Wednesday, May 22, 2019

NECC Defendant Seeks No Jail Time

By Walter F. Roche Jr.

A convicted defendant in the criminal case stemming from a deadly fungal outbreak is asking a federal judge not to send him to jail, but sentence him to two years of probation and 100 hours of community service.
The 19-page sentencing memo for Christopher Leary was filed today in U.S. District Court in Boston, Mass by his attorney Paul Kelly.
The memo also urges U.S. District Judge Richard G. Stearns not to impose a fine and rejects the contention of federal probation officials that Leary's sentence should be enhanced because his actions caused losses to victims of $138,160.
Calling the probation estimate "erroneous, unfair and inconsistent with the jury's finding," Leary
said Stearns should find losses caused by his actions totaled only $3,595.
Leary was one of five persons connected to the New England Compounding Center convicted late last year following an eight-week trial. But, as Kelly's memo points, out the jury cleared Leary of the most serious charges, racketeering and racketeering conspiracy.
One of Leary's co-defendants, Gene Svirskiy, filed a sentencing memo last week urging Stearns to impose only one year of home confinement, instead of the maximum 20 year sentence he could have faced. Leary, according to federal prosecutors, also could have faced a maximum sentence of 20 years.
He was convicted of three counts of mail fraud and charges of introducing misbranded and adulterated drugs into interstate commerce.
None of the five were charged with a role in producing the methylprednisolone acetate that NECC shipped in 2012 causing the deaths of over 100 patients and sickening hundreds of others.
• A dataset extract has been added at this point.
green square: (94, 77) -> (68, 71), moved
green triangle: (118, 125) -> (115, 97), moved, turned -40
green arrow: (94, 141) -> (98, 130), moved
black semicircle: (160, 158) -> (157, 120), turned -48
Leary, for instance, was charged for his role in shipping drugs that did not meet specifications, including sub-potent eye medications shipped to the Massachusetts Eye and Ear Infirmary.
Even as to that charge, the sentencing memo cites trial testimony showing that a pharmacy technician was responsible for the actual error and there was no way Leary could have known that.
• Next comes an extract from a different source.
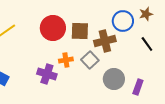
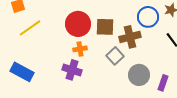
orange cross: (66, 60) -> (80, 49), moved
Stating that Leary's brief tenure at NECC was "18 months of hell," the filing contends that Leary's sentence should also be limited because he was "a minor participant," had no supervisory role and had no ownership interest in NECC.
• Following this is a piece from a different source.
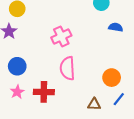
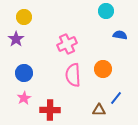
orange circle: (112, 78) -> (103, 69), moved
red cross: (44, 92) -> (50, 110), moved
blue line: (119, 99) -> (116, 98), moved

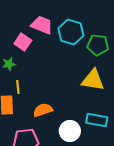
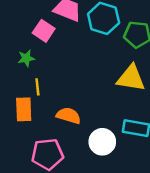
orange semicircle: (43, 110) -> (69, 116), turned 36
In fact, the memo states, Leary was the youngest and least experienced of those charged and was "bullied and ridiculed" by his colleagues.
Leary, Kelly wrote, "thought about quitting more than once but needed the income with his wedding only months away." He was married four days after NECC was shutdown.
Noting that it was likely Leary's pharmacy license will be permanently revoked, the memo states,"His (Leary's) sentence began the day he was indicted. He carries the guilt of working for a company that caused unprecedented patient harm."